Madame la présidente, il ne fait aucun doute que cette industrie est en crise dans l'Est du Canada. L'historique ou plutôt l'évolution de cette crise remonte au déclin des ressources et aux coupes effectuées dans les quotas de pêche au poisson de fond dans les années 1990.
Les pêcheurs de poisson de fond se sont déjà retrouvés en danger, mais il y avait tout de même une lueur d'espoir pour ceux qui participaient à l'exploitation des mollusques et crustacés. La valeur des débarquements et des exportations provenant de la pêche au homard, au crabe et à la crevette a vite compensé certaines des pertes survenues dans l'industrie du poisson de fond.
Aujourd'hui toutefois, la situation est très sombre. La pêche au poisson de fond n'a jamais repris de vigueur et la lueur d'espoir offerte par le secteur des mollusques et crustacés est devenue bien faible. Il y a des réductions visant les ressources et des pressions économiques importantes qui s'exercent sur les prix. Tout cela fait partie des facteurs qui créent une pauvreté sans précédent dans bon nombre de régions et de collectivités du Canada atlantique et du Québec.
La ministre a parlé de façon plutôt éloquente de certains aspects de ses tâches. Ce qu'elle n'a pas dit toutefois, c'est qu'elle avait échoué en ce qui a trait à ses responsabilités, non seulement à l'égard de la protection du poisson, mais aussi à l'égard de la protection des pêcheurs. Elle dit qu'il y a toujours des préoccupations en ce qui a trait à la fluctuation des stocks de poissons et souligne qu'on ne peut expliquer ou prévoir ce qui se passe. Selon elle, ce sont tout simplement des choses qui arrivent.
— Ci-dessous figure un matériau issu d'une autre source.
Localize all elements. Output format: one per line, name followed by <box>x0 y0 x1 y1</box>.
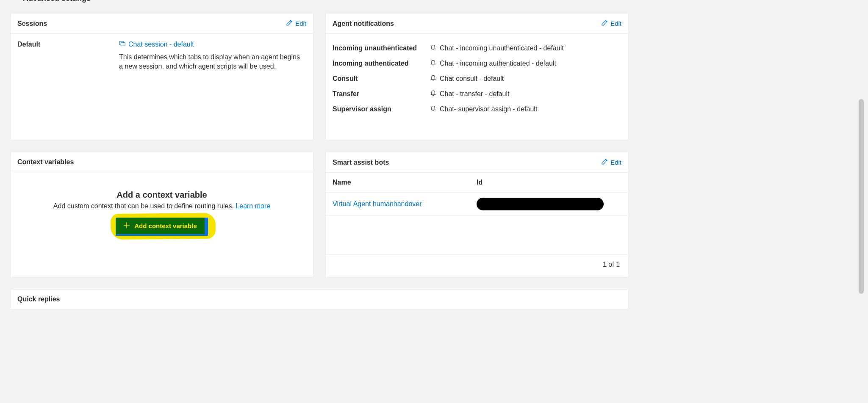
sessions-edit-button[interactable]: Edit <box>286 19 306 28</box>
smart-bot-name-link[interactable]: Virtual Agent humanhandover <box>333 200 477 208</box>
scrollbar-thumb[interactable] <box>859 99 864 294</box>
chevron-down-icon <box>14 0 19 3</box>
context-title: Context variables <box>17 158 74 166</box>
bell-icon <box>430 105 436 113</box>
sessions-description: This determines which tabs to display wh… <box>119 52 305 72</box>
vertical-scrollbar[interactable] <box>859 0 864 309</box>
notification-value: Chat - incoming unauthenticated - defaul… <box>430 44 564 52</box>
notification-value: Chat - transfer - default <box>430 90 510 98</box>
bell-icon <box>430 59 436 68</box>
advanced-settings-label: Advanced settings <box>23 0 91 3</box>
smart-col-id: Id <box>477 179 483 186</box>
sessions-edit-label: Edit <box>295 20 306 27</box>
redacted-id <box>477 198 604 210</box>
advanced-settings-toggle[interactable]: Advanced settings <box>10 0 858 6</box>
pencil-icon <box>601 158 608 166</box>
notification-row: TransferChat - transfer - default <box>333 86 621 102</box>
pencil-icon <box>286 19 293 28</box>
pencil-icon <box>601 19 608 28</box>
notification-row: Incoming authenticatedChat - incoming au… <box>333 56 621 71</box>
bell-icon <box>430 75 436 83</box>
smart-assist-card: Smart assist bots Edit Name Id Virtual A… <box>325 152 629 277</box>
smart-pagination: 1 of 1 <box>326 254 628 277</box>
notification-label: Consult <box>333 75 430 83</box>
quick-replies-card: Quick replies <box>10 289 629 309</box>
smart-table-header: Name Id <box>326 173 628 193</box>
notification-value: Chat - incoming authenticated - default <box>430 59 556 68</box>
notification-label: Incoming unauthenticated <box>333 44 430 52</box>
notification-label: Transfer <box>333 90 430 98</box>
bell-icon <box>430 44 436 52</box>
context-empty-title: Add a context variable <box>116 190 207 200</box>
notifications-edit-label: Edit <box>610 20 621 27</box>
smart-col-name: Name <box>333 179 477 186</box>
sessions-card: Sessions Edit Default Chat session - def… <box>10 13 313 140</box>
smart-edit-label: Edit <box>610 159 621 166</box>
learn-more-link[interactable]: Learn more <box>236 202 270 210</box>
table-row: Virtual Agent humanhandover <box>326 193 628 216</box>
notification-value: Chat consult - default <box>430 75 504 83</box>
agent-notifications-card: Agent notifications Edit Incoming unauth… <box>325 13 629 140</box>
bell-icon <box>430 90 436 98</box>
smart-edit-button[interactable]: Edit <box>601 158 621 166</box>
notification-value: Chat- supervisor assign - default <box>430 105 537 113</box>
notifications-edit-button[interactable]: Edit <box>601 19 621 28</box>
svg-rect-1 <box>121 42 125 46</box>
add-context-variable-button[interactable]: Add context variable <box>116 218 208 236</box>
notifications-title: Agent notifications <box>333 20 394 28</box>
smart-title: Smart assist bots <box>333 159 389 166</box>
context-sub-text: Add custom context that can be used to d… <box>53 202 236 210</box>
sessions-default-label: Default <box>17 41 102 133</box>
notification-label: Supervisor assign <box>333 105 430 113</box>
context-empty-subtitle: Add custom context that can be used to d… <box>53 202 270 210</box>
notification-row: ConsultChat consult - default <box>333 71 621 86</box>
quick-replies-title: Quick replies <box>11 290 628 309</box>
notification-row: Supervisor assignChat- supervisor assign… <box>333 102 621 117</box>
notification-row: Incoming unauthenticatedChat - incoming … <box>333 41 621 56</box>
chat-session-icon <box>119 41 126 48</box>
notification-label: Incoming authenticated <box>333 60 430 67</box>
sessions-title: Sessions <box>17 20 47 28</box>
chat-session-link-text: Chat session - default <box>128 41 194 48</box>
chat-session-link[interactable]: Chat session - default <box>119 41 194 48</box>
plus-icon <box>123 222 130 230</box>
context-variables-card: Context variables Add a context variable… <box>10 152 313 277</box>
add-context-button-label: Add context variable <box>134 222 197 229</box>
Malheureusement, les pêcheurs savent faire la différence. Ils ont besoin de leadership. Ils ont besoin d'un ministre capable de fournir ce leadership pour prendre non seulement des décisions positives et faciles portant sur l'augmentation des quotas, mais aussi d'autres plus difficiles, lorsqu'il faut les réduire.
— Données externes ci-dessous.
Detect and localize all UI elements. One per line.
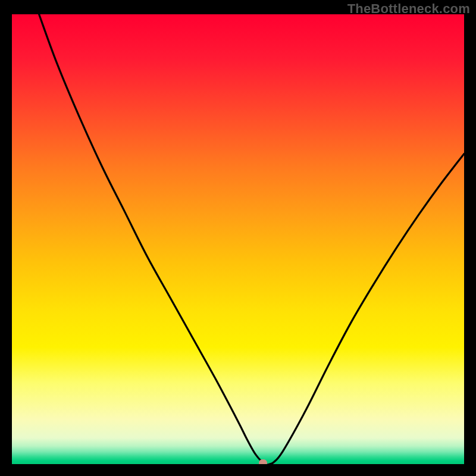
watermark-text: TheBottleneck.com <box>347 1 470 17</box>
bottleneck-curve <box>12 14 464 464</box>
chart-frame: TheBottleneck.com <box>0 0 476 476</box>
plot-area <box>12 14 464 464</box>
minimum-marker <box>259 459 267 464</box>
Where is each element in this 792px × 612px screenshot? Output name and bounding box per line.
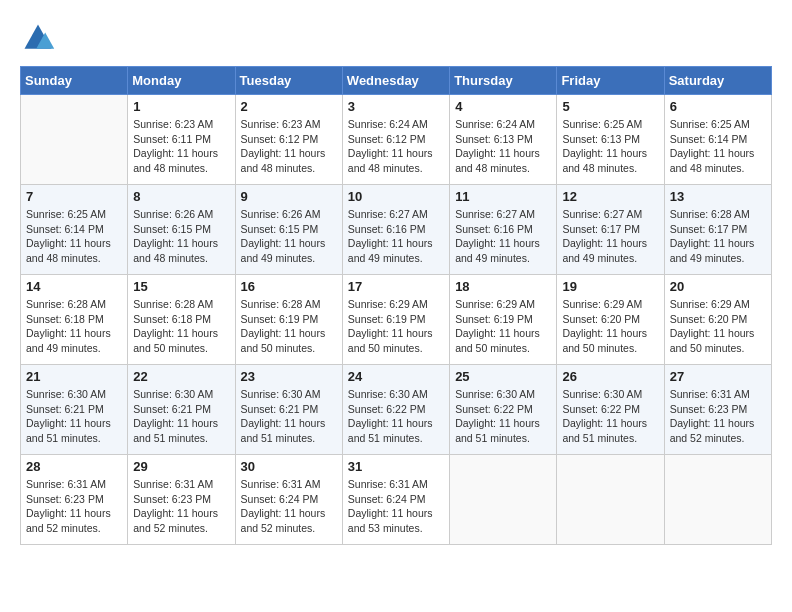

On souligne tout particulièrement un cas étonnant où, dans le partie sud du golfe Saint-Laurent, un quota a été réduit de 63 p. 100 en une seule saison. Les pêcheurs n'y comprennent rien. Les travailleurs des usines n'en reviennent pas. Les gouvernements provinciaux sont atterrés de voir qu'il a fallu réduire le quota de 63 p. 100 en une seule saison.
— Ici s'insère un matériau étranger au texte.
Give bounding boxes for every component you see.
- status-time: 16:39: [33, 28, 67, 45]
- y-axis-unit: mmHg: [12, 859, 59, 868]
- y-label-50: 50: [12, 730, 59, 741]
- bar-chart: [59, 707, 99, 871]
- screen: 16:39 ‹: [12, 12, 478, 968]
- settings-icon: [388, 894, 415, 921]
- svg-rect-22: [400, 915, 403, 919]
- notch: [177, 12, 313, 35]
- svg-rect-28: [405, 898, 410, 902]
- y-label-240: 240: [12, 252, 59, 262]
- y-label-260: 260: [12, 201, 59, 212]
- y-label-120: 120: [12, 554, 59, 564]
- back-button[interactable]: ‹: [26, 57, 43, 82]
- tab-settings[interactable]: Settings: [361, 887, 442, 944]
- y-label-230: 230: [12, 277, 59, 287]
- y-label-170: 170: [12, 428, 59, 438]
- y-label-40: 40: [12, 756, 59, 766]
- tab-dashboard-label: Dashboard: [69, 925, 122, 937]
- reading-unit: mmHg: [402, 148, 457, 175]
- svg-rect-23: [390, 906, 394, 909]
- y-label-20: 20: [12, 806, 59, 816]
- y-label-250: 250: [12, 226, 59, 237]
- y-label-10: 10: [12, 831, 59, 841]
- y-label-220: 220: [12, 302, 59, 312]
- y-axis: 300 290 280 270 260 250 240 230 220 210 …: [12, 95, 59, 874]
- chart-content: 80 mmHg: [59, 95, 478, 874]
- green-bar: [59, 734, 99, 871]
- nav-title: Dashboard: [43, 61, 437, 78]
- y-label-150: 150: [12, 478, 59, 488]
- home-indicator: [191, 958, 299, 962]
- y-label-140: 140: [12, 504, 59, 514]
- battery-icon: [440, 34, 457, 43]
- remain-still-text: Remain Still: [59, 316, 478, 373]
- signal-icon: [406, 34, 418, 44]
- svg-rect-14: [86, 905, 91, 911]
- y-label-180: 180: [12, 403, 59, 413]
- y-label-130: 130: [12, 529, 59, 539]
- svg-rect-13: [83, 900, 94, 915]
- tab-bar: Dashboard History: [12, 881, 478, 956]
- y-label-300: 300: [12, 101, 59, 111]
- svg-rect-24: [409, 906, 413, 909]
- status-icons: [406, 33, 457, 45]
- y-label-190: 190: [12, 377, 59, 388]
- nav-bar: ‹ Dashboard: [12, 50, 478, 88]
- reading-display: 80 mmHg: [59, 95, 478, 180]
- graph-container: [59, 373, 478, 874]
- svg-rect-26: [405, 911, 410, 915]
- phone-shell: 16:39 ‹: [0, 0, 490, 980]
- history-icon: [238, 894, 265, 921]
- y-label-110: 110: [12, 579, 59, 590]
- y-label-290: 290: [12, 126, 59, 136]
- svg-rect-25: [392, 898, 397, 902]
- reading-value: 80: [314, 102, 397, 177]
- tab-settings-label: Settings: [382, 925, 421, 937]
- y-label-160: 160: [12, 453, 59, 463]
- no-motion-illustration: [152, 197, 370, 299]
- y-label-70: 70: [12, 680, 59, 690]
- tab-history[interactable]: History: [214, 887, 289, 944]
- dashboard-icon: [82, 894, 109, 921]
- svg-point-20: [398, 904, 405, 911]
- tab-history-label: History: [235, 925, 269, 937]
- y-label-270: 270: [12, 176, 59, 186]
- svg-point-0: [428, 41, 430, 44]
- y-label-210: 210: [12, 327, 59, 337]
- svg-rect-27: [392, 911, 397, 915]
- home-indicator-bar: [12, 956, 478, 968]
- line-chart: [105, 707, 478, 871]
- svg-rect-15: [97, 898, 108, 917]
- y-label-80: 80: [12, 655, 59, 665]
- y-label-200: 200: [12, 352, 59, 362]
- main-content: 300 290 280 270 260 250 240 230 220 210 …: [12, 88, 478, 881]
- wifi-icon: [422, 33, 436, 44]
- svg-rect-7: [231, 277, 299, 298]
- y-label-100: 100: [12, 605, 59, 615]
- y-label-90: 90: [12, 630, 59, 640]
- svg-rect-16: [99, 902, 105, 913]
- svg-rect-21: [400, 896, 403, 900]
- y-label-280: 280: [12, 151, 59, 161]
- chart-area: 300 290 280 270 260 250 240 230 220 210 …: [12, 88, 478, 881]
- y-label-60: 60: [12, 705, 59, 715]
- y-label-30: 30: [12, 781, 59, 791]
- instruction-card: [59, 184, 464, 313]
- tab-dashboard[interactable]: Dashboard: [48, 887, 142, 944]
Ils ne sont pas contre la réduction des quotas. Ils n'ont pas peur des décisions difficiles. Ce qu'ils savent toutefois, parce qu'ils font preuve de ce qu'on appelle un certain bon sens, c'est que la situation qui a mené à une telle réduction ne peut s'être développée en une seule année. Elle a évolué sur plusieurs années au cours desquelles les responsables auraient dû réagir. Cela a été clairement établi.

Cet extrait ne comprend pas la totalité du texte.